What to work on: Each entry has to be printed again exactly.

Extracted material:
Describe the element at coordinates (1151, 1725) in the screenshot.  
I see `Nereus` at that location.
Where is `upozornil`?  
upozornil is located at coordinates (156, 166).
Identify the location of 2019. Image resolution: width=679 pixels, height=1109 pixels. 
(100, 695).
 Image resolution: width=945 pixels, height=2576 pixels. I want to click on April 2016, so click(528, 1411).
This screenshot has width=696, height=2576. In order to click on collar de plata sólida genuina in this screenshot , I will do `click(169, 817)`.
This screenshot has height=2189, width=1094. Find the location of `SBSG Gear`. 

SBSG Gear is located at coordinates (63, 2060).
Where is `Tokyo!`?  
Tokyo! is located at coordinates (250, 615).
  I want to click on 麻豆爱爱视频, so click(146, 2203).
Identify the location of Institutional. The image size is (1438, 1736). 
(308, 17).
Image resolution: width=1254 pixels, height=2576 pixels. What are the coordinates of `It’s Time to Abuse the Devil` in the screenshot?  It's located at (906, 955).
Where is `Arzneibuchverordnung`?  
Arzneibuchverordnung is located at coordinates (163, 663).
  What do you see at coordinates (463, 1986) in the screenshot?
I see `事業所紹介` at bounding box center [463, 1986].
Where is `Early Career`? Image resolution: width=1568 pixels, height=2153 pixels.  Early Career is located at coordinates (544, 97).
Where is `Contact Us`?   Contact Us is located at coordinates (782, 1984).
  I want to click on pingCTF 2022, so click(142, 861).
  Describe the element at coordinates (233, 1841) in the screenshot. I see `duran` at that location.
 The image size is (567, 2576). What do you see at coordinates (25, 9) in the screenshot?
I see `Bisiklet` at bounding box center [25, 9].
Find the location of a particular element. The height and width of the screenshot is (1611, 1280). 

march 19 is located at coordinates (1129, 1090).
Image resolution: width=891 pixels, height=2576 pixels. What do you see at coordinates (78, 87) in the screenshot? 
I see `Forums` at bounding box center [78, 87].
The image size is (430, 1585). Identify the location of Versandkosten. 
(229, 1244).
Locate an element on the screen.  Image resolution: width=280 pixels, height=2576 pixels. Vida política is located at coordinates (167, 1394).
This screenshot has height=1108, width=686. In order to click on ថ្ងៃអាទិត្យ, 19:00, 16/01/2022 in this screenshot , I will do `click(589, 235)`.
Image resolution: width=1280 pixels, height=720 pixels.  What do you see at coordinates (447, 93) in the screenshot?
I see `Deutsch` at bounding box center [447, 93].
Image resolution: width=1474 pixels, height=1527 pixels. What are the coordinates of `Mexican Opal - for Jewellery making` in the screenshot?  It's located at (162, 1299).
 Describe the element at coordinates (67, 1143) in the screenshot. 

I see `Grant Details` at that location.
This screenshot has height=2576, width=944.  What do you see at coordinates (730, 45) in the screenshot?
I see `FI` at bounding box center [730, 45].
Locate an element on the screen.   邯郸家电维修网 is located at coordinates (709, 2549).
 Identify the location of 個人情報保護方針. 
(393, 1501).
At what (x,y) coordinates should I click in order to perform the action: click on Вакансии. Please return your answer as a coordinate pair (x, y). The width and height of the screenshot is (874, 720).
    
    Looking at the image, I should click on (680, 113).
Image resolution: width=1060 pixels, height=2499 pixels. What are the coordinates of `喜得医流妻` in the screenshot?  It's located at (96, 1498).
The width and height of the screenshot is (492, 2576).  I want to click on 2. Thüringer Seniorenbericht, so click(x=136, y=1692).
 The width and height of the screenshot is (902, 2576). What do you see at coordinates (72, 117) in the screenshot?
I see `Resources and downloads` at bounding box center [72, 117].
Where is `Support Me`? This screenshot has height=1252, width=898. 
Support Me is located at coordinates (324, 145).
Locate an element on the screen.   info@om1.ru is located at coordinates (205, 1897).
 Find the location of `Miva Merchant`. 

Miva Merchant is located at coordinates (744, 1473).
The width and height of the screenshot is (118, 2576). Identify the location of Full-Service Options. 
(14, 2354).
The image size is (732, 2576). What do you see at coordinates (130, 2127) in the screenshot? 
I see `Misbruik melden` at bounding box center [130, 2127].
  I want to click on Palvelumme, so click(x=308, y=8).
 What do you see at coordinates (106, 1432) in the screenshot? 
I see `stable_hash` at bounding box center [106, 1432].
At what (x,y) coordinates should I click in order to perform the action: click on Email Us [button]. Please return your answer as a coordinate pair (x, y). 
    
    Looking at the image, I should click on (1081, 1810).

Your solution:
Describe the element at coordinates (1151, 1725) in the screenshot.  
I see `Nereus` at that location.
Where is `upozornil`?  
upozornil is located at coordinates (156, 166).
Identify the location of 2019. Image resolution: width=679 pixels, height=1109 pixels. 
(100, 695).
 Image resolution: width=945 pixels, height=2576 pixels. I want to click on April 2016, so click(528, 1411).
This screenshot has width=696, height=2576. In order to click on collar de plata sólida genuina in this screenshot , I will do `click(169, 817)`.
This screenshot has height=2189, width=1094. Find the location of `SBSG Gear`. 

SBSG Gear is located at coordinates (63, 2060).
Where is `Tokyo!`?  
Tokyo! is located at coordinates (250, 615).
  I want to click on 麻豆爱爱视频, so click(146, 2203).
Identify the location of Institutional. The image size is (1438, 1736). 
(308, 17).
Image resolution: width=1254 pixels, height=2576 pixels. What are the coordinates of `It’s Time to Abuse the Devil` in the screenshot?  It's located at (906, 955).
Where is `Arzneibuchverordnung`?  
Arzneibuchverordnung is located at coordinates (163, 663).
  What do you see at coordinates (463, 1986) in the screenshot?
I see `事業所紹介` at bounding box center [463, 1986].
Where is `Early Career`? Image resolution: width=1568 pixels, height=2153 pixels.  Early Career is located at coordinates (544, 97).
Where is `Contact Us`?   Contact Us is located at coordinates (782, 1984).
  I want to click on pingCTF 2022, so click(142, 861).
  Describe the element at coordinates (233, 1841) in the screenshot. I see `duran` at that location.
 The image size is (567, 2576). What do you see at coordinates (25, 9) in the screenshot?
I see `Bisiklet` at bounding box center [25, 9].
Find the location of a particular element. The height and width of the screenshot is (1611, 1280). 

march 19 is located at coordinates (1129, 1090).
Image resolution: width=891 pixels, height=2576 pixels. What do you see at coordinates (78, 87) in the screenshot? 
I see `Forums` at bounding box center [78, 87].
The image size is (430, 1585). Identify the location of Versandkosten. 
(229, 1244).
Locate an element on the screen.  Image resolution: width=280 pixels, height=2576 pixels. Vida política is located at coordinates (167, 1394).
This screenshot has height=1108, width=686. In order to click on ថ្ងៃអាទិត្យ, 19:00, 16/01/2022 in this screenshot , I will do `click(589, 235)`.
Image resolution: width=1280 pixels, height=720 pixels.  What do you see at coordinates (447, 93) in the screenshot?
I see `Deutsch` at bounding box center [447, 93].
Image resolution: width=1474 pixels, height=1527 pixels. What are the coordinates of `Mexican Opal - for Jewellery making` in the screenshot?  It's located at (162, 1299).
 Describe the element at coordinates (67, 1143) in the screenshot. 

I see `Grant Details` at that location.
This screenshot has height=2576, width=944.  What do you see at coordinates (730, 45) in the screenshot?
I see `FI` at bounding box center [730, 45].
Locate an element on the screen.   邯郸家电维修网 is located at coordinates (709, 2549).
 Identify the location of 個人情報保護方針. 
(393, 1501).
At what (x,y) coordinates should I click in order to perform the action: click on Вакансии. Please return your answer as a coordinate pair (x, y). The width and height of the screenshot is (874, 720).
    
    Looking at the image, I should click on (680, 113).
Image resolution: width=1060 pixels, height=2499 pixels. What are the coordinates of `喜得医流妻` in the screenshot?  It's located at (96, 1498).
The width and height of the screenshot is (492, 2576).  I want to click on 2. Thüringer Seniorenbericht, so click(x=136, y=1692).
 The width and height of the screenshot is (902, 2576). What do you see at coordinates (72, 117) in the screenshot?
I see `Resources and downloads` at bounding box center [72, 117].
Where is `Support Me`? This screenshot has height=1252, width=898. 
Support Me is located at coordinates (324, 145).
Locate an element on the screen.   info@om1.ru is located at coordinates (205, 1897).
 Find the location of `Miva Merchant`. 

Miva Merchant is located at coordinates (744, 1473).
The width and height of the screenshot is (118, 2576). Identify the location of Full-Service Options. 
(14, 2354).
The image size is (732, 2576). What do you see at coordinates (130, 2127) in the screenshot? 
I see `Misbruik melden` at bounding box center [130, 2127].
  I want to click on Palvelumme, so click(x=308, y=8).
 What do you see at coordinates (106, 1432) in the screenshot? 
I see `stable_hash` at bounding box center [106, 1432].
At what (x,y) coordinates should I click in order to perform the action: click on Email Us [button]. Please return your answer as a coordinate pair (x, y). 
    
    Looking at the image, I should click on (1081, 1810).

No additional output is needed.